*EXERCISE AIM:* The records that follow must be repeated exactly, minus the images.

*Collected data:*
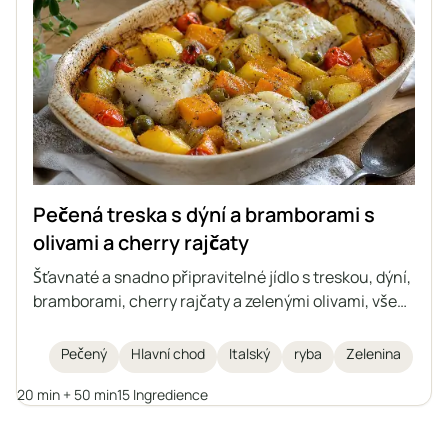
Pečená treska s dýní a bramborami s
olivami a cherry rajčaty
Šťavnaté a snadno připravitelné jídlo s treskou, dýní,
bramborami, cherry rajčaty a zelenými olivami, vše
pečené společně v jednom pekáči. Ideální pokrm na
podzimní a zimní dny, inspirovaný italskou kuchyní.
Pečený
Hlavní chod
Italský
ryba
Zelenina
Zapečený pokrm, ke kterému není třeba připravovat
20 min + 50 min
15 Ingredience
žádné přílohy zvlášť, plný zeleniny a aromatických
bylinek.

*RESULT OF THIS TASK:*
Pečená treska s dýní a bramborami s
olivami a cherry rajčaty
Šťavnaté a snadno připravitelné jídlo s treskou, dýní,
bramborami, cherry rajčaty a zelenými olivami, vše
pečené společně v jednom pekáči. Ideální pokrm na
podzimní a zimní dny, inspirovaný italskou kuchyní.
Pečený
Hlavní chod
Italský
ryba
Zelenina
Zapečený pokrm, ke kterému není třeba připravovat
20 min + 50 min
15 Ingredience
žádné přílohy zvlášť, plný zeleniny a aromatických
bylinek.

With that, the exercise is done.